Monday, October 21, 2019

How to Procrastinate- From an Expert

We all do it. We procrastinate about doing things that maybe we don't want to, but have to do. Things that are complicated and will take over our lives. Things that may be unpleasant. Things that maybe aren't that bad, but well, we just don't feel like doing at the moment.

Sometimes writing and revising are like that. Have to do it, need to do it, don't want to do it. Writers come up with great ways to procrastinate. Here are some of my better ones...

  1. My desk is a mess! How can I work with it like that??? Which of course, once you start cleaning, there are papers to go through, dusting, reading scraps of paper with ideas for books that you want to keep because you intend to turn those notes into novels.
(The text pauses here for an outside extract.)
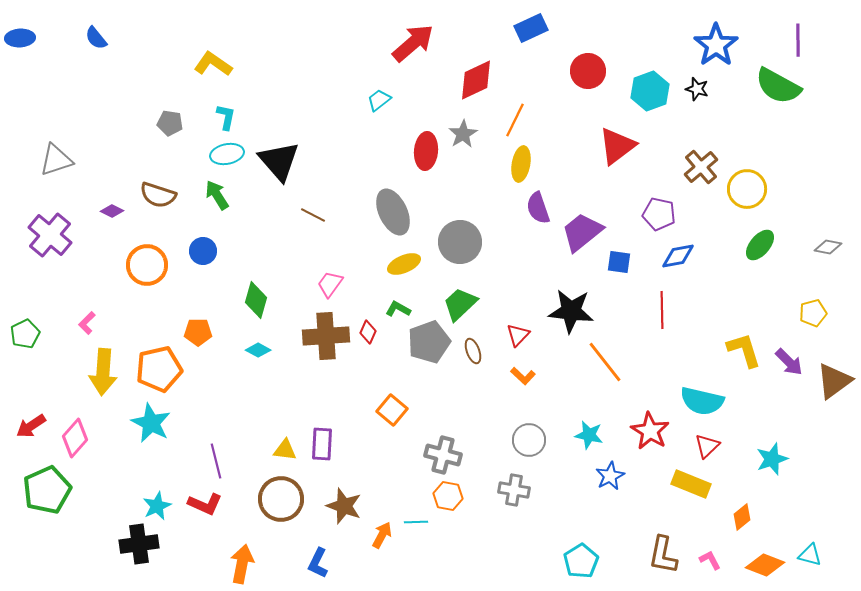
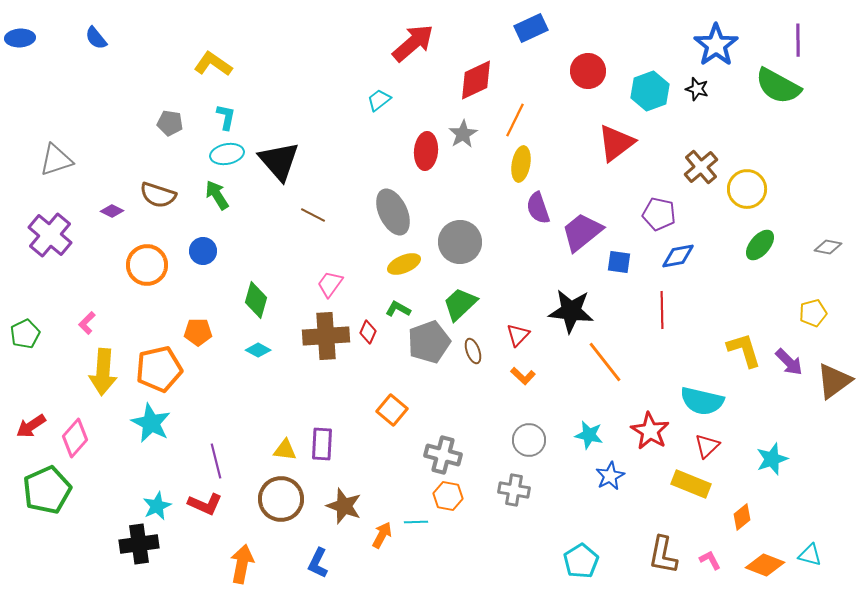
red triangle at (617, 146): moved 1 px left, 3 px up
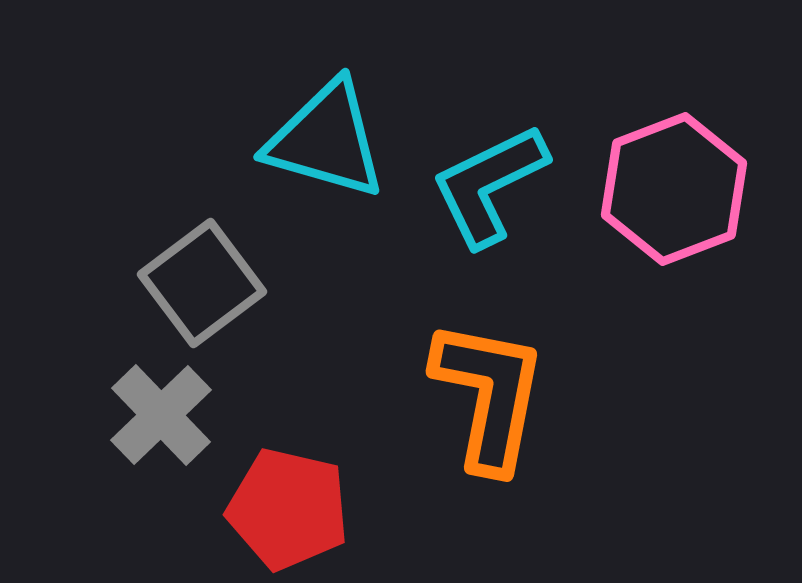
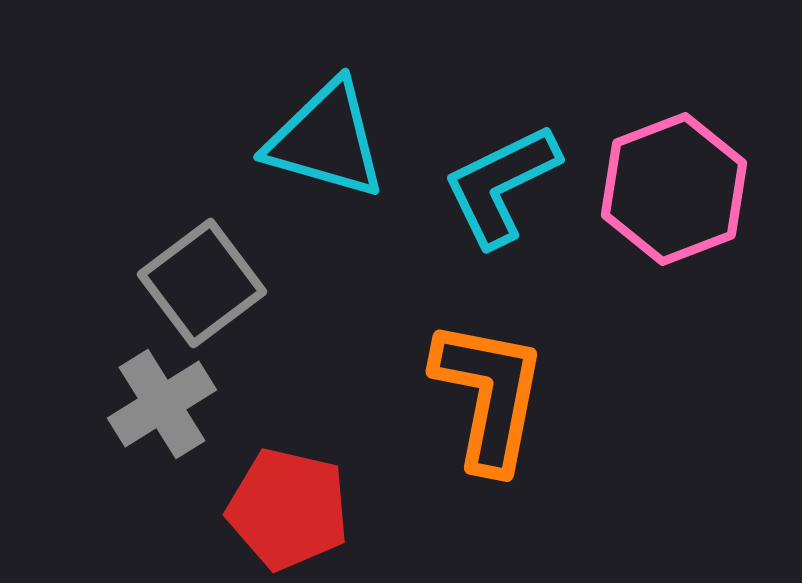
cyan L-shape: moved 12 px right
gray cross: moved 1 px right, 11 px up; rotated 12 degrees clockwise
There's that darn file, drawer, closet, etc. that now need to be cleaned... It's a deadly avalanche of distractions.
  2. I need to go shopping because I have to have more... pens, paper, notebooks, cheesy fries, toothpaste, etc. Doesn't matter what it is, you MUST have it.
  3. The kitchen I've been meaning to paint all summer... I HAVE to do it NOW because  Thanksgiving and Christmas are coming and I'm having guests, and with three boys, the walls are a bit scruffy looking, and smoke has darkened the color. 
  4. I'm not wasting time on the internet, I'm researching for the next novel or two.... 
  5. I can get the revisions done in almost no time, and I'm under no deadline. I have plenty of time. 
I'm sure you have your favorites, your good old standbyes. If you're procrastinating, maybe there's an underlying reason. Struggling with this manuscript, I've already gone through it, page by page, editing it on paper because it couldn't be done on my laptop because the revisions included moving chapters around, adding, subtracting, and reworking the entire story. (I wrote it before cell phones were commonplace.) All I have to do now is type in the changes. But as I look at all the edits, add-ins, cross outs, I'm afraid because it's such a mess.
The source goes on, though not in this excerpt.